Before you deploy recommendations to your production environment, you should test on a non-production environment to ensure everything is working as expected.

Product Recommendations return products based on shopper behavioral data collected from your storefront. In a non-production environment, however, it is likely you will not have any behavioral data from shoppers. The only recommendation types you can test without behavioral data are More like this and Visual Similarity. These recommendation types do not require any input data, as they use a direct content similarity match.

How can you test your recommendations in a non-production environment using behavioral data? There are a couple of options.
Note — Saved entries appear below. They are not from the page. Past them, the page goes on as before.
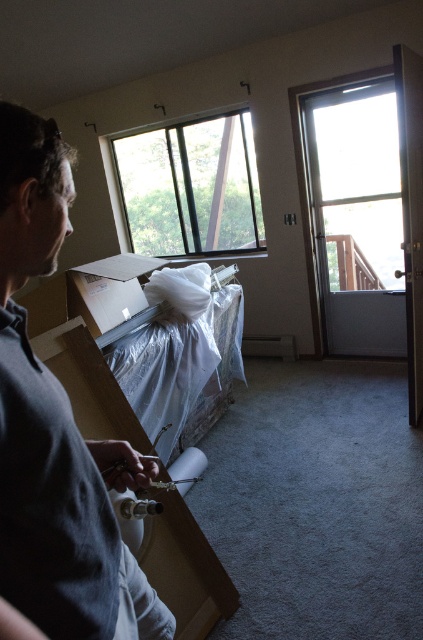 Question: Which of the following is the farthest from the observer?

Choices:
 (A) (209, 189)
 (B) (51, 352)

Answer: (A)

Question: Is matte brown cardboard box at left below cardboard box at center?

Choices:
 (A) no
 (B) yes

Answer: (B)

Question: Can you confirm if matte brown cardboard box at left is thinner than cardboard box at center?

Choices:
 (A) no
 (B) yes

Answer: (A)

Question: Is clear glass window at upper center further to the viewer compared to matte brown cardboard box at left?

Choices:
 (A) yes
 (B) no

Answer: (A)

Question: Which point is closer to the camera?

Choices:
 (A) (117, 317)
 (B) (164, 506)
 (C) (191, 221)

Answer: (B)

Question: Which point appears closest to the camera in this image?

Choices:
 (A) (120, 310)
 (B) (131, 442)
 (C) (250, 209)

Answer: (B) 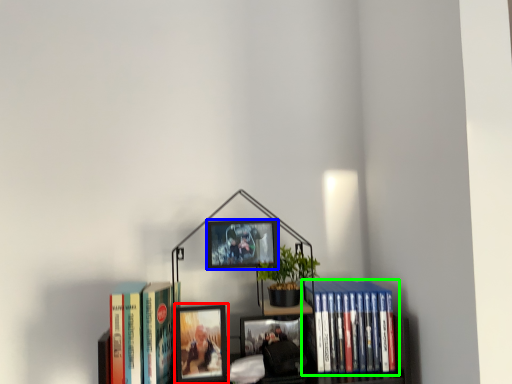 Question: Based on their relative distances, which object is farther from picture frame (highlighted by a red box)? Choose from picture frame (highlighted by a blue box) and book (highlighted by a green box).

Choices:
 (A) picture frame
 (B) book

Answer: (B) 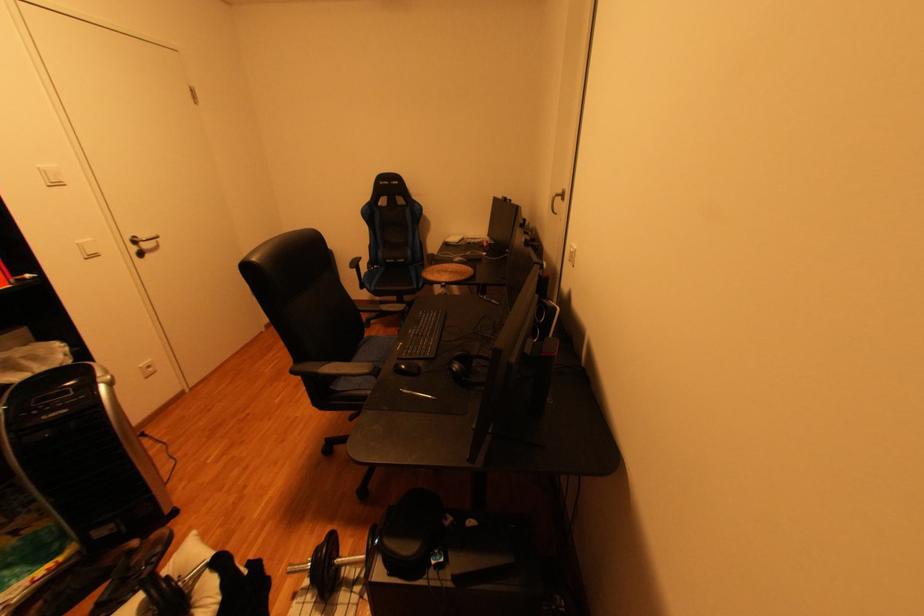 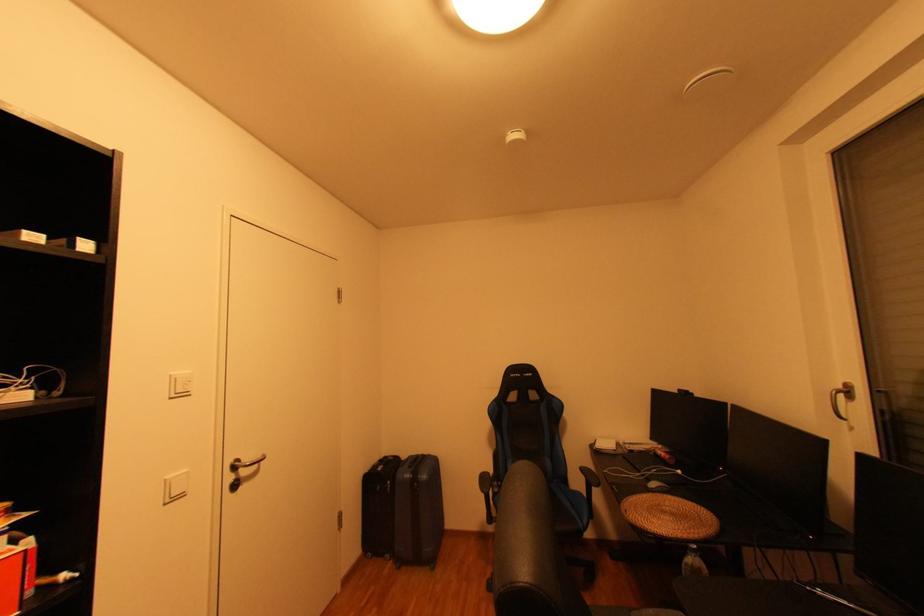 In the second image, find the point that corresponds to point 146,238 in the first image.

(247, 461)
Magento allows you to fetch recommendations from your production environment and preview them in your non-production environment by switching the SaaS Data Space.
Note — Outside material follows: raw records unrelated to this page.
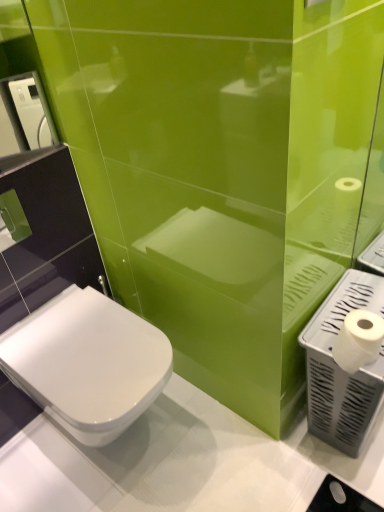 Question: In terms of width, does white matte toilet paper at right look wider or thinner when compared to white plastic hand dryer at right, the second hand dryer in the left-to-right sequence?

Choices:
 (A) wide
 (B) thin

Answer: (B)

Question: Looking at the image, does white matte toilet paper at right seem bigger or smaller compared to white plastic hand dryer at right, the second hand dryer in the left-to-right sequence?

Choices:
 (A) small
 (B) big

Answer: (A)

Question: Based on their relative distances, which object is farther from the white glossy toilet at lower left?

Choices:
 (A) white plastic hand dryer at upper left, positioned as the second hand dryer in bottom-to-top order
 (B) white plastic hand dryer at right, the first hand dryer in the bottom-to-top sequence
 (C) white matte toilet paper at right

Answer: (A)

Question: Estimate the real-world distances between objects in this image. Which object is farther from the white plastic hand dryer at right, the first hand dryer in the bottom-to-top sequence?

Choices:
 (A) white glossy toilet at lower left
 (B) white matte toilet paper at right
 (C) white plastic hand dryer at upper left, which ranks as the first hand dryer in top-to-bottom order

Answer: (C) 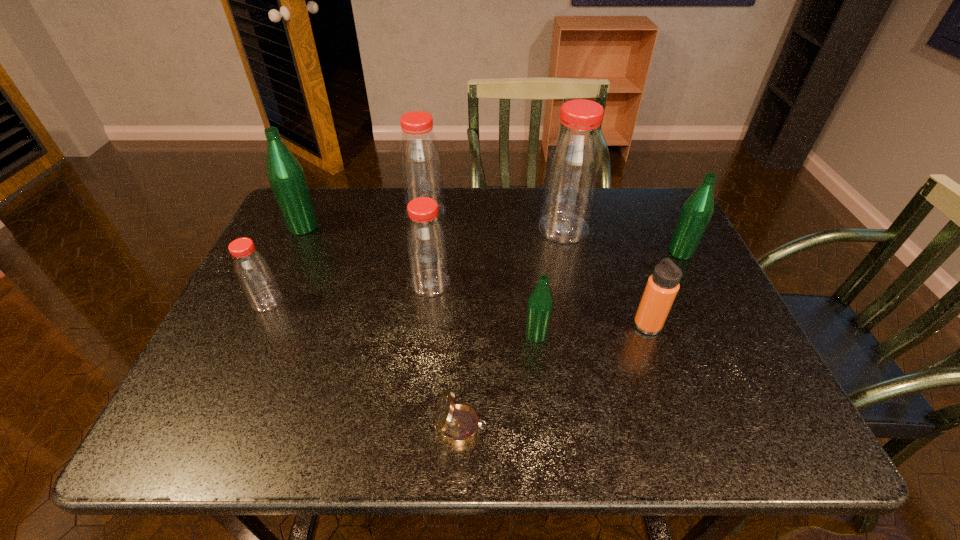 Image resolution: width=960 pixels, height=540 pixels. What are the coordinates of `free space that satisfies the following two spatial constraints: 1. on the front side of the second nearest green bottle; 2. with the dial facing the compass` in the screenshot? It's located at (768, 427).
To fetch recommendations from your production environment, you must make sure that:

  • Storefront data collection is configured and enabled on production.
  • Your non-production environment catalog is largely the same as the one that you have in production. Using similar catalogs ensures that the products returned in the recommendation units closely mimic those on production.

See the user guide for more information.

Generate behavioral data on your non-production environment

  1. Deploy the magento/product-recommendations module to a non-production environment where the catalog data is similar to your production catalog.

  2. Use one of the non-production Data Space IDs for configuration in the Admin.

  3. Generate the data yourself by clicking around your storefront to mimic the behavior of actual shoppers (or create an automation script to do this). Through your testing, you will generate behavioral events on your non-production environment. Those events will be used to produce the product affinities that power recommendations. For testing, Magento suggests you interact with the following recommendation types:

    • Most Viewed - Requires minimal input data. Users need to view products.
    • Viewed this, viewed that - Requires multiple users to view multiple products.
    • Bought this, bought that - Requires multiple users to purchase multiple products.

Caveats

  • The behavioral and catalog data associated with your non-production SaaS Data Space identifies an isolated environment. This results in Product Recommendations based entirely on the behavioral data generated on the associated storefront.

  • Because you will not have large amounts of behavioral data, input data for computing product associations is sparse. However, that data is still sent to Adobe Sensei to compute the machine learning models and provide recommendations based on data you generated within this environment.